Marsh v. Dodge

By the Court

Talcott, J.

This action was brought to recover license fees alleged to have accrued on a. license whereby the plaintiff, being the patentee of certain improvements on harvesting machines, known as “Marsh’s Self-rake,” granted to the defendants the privilege of making, using and vending the said implement. By the agreement containing the license, the defendants agree to pay the plaintiff ten dollars upon each of said self-rakes “ that shall be made, and sold or disposed of by the said Dodge, Stevenson ■& Company (the defendants), or by their authority or procurement during the time aforesaid. Payment of the aforesaid sum of ten dollars, on each of said self-rakes, to be made on the 1st day of January, in each and every year; ” and by the same agreement the defendants agreed to render “ a true and faithful account, on the 1st day of January, in each and every year thereafter, of all the said self-rakes sold or disposed of by them, or by their procurement or authority, during the year preceding the said first day.”

This agreement was dated in September, 1865, and was executed by both parties, under seal, on the same day and simultaneously with the execution' of the above-mentioned license and agreement, the parties executed another instrument, but without seal, reciting the granting of the license on that day, whereby the plaintiff, in consideration of one dollar, “ and certain valuable work in the matter of introducing said improvements to public notice,” agreed to allow a drawback of three dollars on each self-rake made and sold by the defendants and attached to machines other than what were known as “ Marsh’s Self-rake Harvester.”

And it was farther agreed that “ for all the machines known as the “ Ohio Ball’s Patent,” that may adopt and use the Marsh rake, the defendants “ were to receive one dollar and *543fifty cents from any money that may be due on said license from James S. Marsh to said Dodge, Stevenson & Co.”

And it was further agreed that in the event that Marsh should grant any license for the use of his rake for a less sum than ten dollars, then a corresponding deduction should be made to the defendants.

In his complaint the plaintiff set forth the first-mentioned license and agreement, but took no notice of the other agreement. He alleged that the defendants had failed to render any account or to pay any license fees, and that the defendants had made and sold under the license six hundred of the said rakes since the granting of the license, for which they had paid nothing and rendered no account. The answer was a general denial, together with allegations denying the validity of the plaintiff’s letters patent. The defendants did not set up in their answer the further agreement, or aver any facts upon which they claimed any deduction from the fee of ten dollars under the provisions of the further agreement.

On the trial, the plaintiff, after proving his letters patent and the agreement set out in his complaint, gave evidence tending to show that the defendants were manufacturers at Auburn, and that at their works at that place they had manufactured and sent off between six hundred and seven hundred of these rakes in the fall and winter of 1865 and 1866. It did not appear where or to whom these had been sent, or under what arrangement or circumstances; but as we understand the case, they were sent somewhere, away from Auburn. It further appeared that afterward a large portion of these rakes so sent away came back, but how many, from whom or for what reason or purpose did not appear. After the plaintiff rested, the defendants proved the execution of the further agreement, but made no attempt to give any account of the rakes which they had manufactured, and no explanation of the circumstances under which they were sent off or came back.

Upon this state of the evidence the defendants moved for a nonsuit upon the following grounds, viz.:

*544“ 1st. That there is a material variance between the contract declared upon and the contract as proved.

“2d. On the ground that the plaintiff had proved no sale of the property under the contract upon which he has declared.”

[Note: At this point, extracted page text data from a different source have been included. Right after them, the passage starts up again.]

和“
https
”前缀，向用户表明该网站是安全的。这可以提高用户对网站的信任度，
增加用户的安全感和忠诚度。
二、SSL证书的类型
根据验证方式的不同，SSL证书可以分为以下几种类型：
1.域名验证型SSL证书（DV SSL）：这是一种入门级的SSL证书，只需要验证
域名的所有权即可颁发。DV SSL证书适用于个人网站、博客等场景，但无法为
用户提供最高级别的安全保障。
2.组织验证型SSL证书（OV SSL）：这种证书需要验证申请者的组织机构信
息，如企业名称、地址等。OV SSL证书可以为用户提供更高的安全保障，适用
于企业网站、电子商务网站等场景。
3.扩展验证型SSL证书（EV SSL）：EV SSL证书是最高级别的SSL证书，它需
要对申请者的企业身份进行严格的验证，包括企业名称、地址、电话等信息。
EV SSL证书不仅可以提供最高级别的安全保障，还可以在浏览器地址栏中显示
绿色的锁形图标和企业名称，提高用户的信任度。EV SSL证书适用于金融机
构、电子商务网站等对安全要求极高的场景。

These are the only grounds now suggested by the defendants’ counsel. The court granted the nonsuit and the plaintiff excepted. The nonsuit was clearly erroneous. If the further agreement is to be considered and construed as a part of the original agreement, this is so only for the purpose of controlling the rights of the parties under the two agreements taken together. The plaintiff proved his agreement, under seal, precisely as he had alleged it. The proof of the further agreement, at most, could only entitle the defendants to the deductions specified in that agreement, provided they had shown the facts entitling them to the deduction. If it had been a technical variance it should have been disregarded, as there is no pretence that the defendants could have been, in any way, misled or injured. We apprehend that the nonsuit was, in fact, granted on the other point, which we think also erroneous. The defendants were to keep and render a faithful and true' account of the rakes sold or disposed of by them. They do not pretend to have rendered any account. The most the plaintiff could be expected to do was to give general evidence tending to show that the defendants had, in fact, made and disposed of some of the rakes. We think the evidence given by the plaintiff, showing a large number of these rakes made by the defendants and sent away from their factory, was suffi aient prima facie to call upon the defendants for an explanation, and the account they had covenanted to keep and render.

If the proof that many of the machines came back was of any effect at all, without further explanation, it certainly was an answer only to such of them as did come back.

The nonsuit must be set aside and a new trial granted, costs to abide the event.